Stored items
---

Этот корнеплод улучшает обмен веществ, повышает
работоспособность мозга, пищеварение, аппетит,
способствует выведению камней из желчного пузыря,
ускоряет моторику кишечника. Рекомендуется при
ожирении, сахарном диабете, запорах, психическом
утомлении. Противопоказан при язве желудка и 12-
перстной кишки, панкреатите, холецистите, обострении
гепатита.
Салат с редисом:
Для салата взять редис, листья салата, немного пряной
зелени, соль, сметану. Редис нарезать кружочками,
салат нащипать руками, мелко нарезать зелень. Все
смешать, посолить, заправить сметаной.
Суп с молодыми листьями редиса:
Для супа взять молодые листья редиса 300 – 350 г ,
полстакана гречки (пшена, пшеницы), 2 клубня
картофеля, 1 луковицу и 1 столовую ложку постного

---

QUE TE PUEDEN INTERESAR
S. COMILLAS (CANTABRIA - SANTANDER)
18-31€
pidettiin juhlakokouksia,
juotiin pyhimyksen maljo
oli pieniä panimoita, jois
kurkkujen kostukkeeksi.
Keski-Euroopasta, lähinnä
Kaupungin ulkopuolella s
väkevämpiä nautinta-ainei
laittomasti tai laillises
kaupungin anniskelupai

---

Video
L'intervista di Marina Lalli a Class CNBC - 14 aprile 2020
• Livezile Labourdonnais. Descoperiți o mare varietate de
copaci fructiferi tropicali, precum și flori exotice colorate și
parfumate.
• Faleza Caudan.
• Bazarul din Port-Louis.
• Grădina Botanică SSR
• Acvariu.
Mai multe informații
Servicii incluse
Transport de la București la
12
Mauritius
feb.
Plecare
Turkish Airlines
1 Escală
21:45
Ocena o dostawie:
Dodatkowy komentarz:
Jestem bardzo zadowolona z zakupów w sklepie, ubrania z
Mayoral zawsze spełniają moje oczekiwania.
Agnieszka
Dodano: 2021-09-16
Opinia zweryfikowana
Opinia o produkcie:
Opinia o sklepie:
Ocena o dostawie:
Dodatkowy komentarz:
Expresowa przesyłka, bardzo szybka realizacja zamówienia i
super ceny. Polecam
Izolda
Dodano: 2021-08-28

---

* Work item
Give again exactly, and only, the lines above starting at the one with "Jestem bardzo zadowolona" and ending at the one with "Dodano: 2021-08-28".

* Task answer
Jestem bardzo zadowolona z zakupów w sklepie, ubrania z
Mayoral zawsze spełniają moje oczekiwania.
Agnieszka
Dodano: 2021-09-16
Opinia zweryfikowana
Opinia o produkcie:
Opinia o sklepie:
Ocena o dostawie:
Dodatkowy komentarz:
Expresowa przesyłka, bardzo szybka realizacja zamówienia i
super ceny. Polecam
Izolda
Dodano: 2021-08-28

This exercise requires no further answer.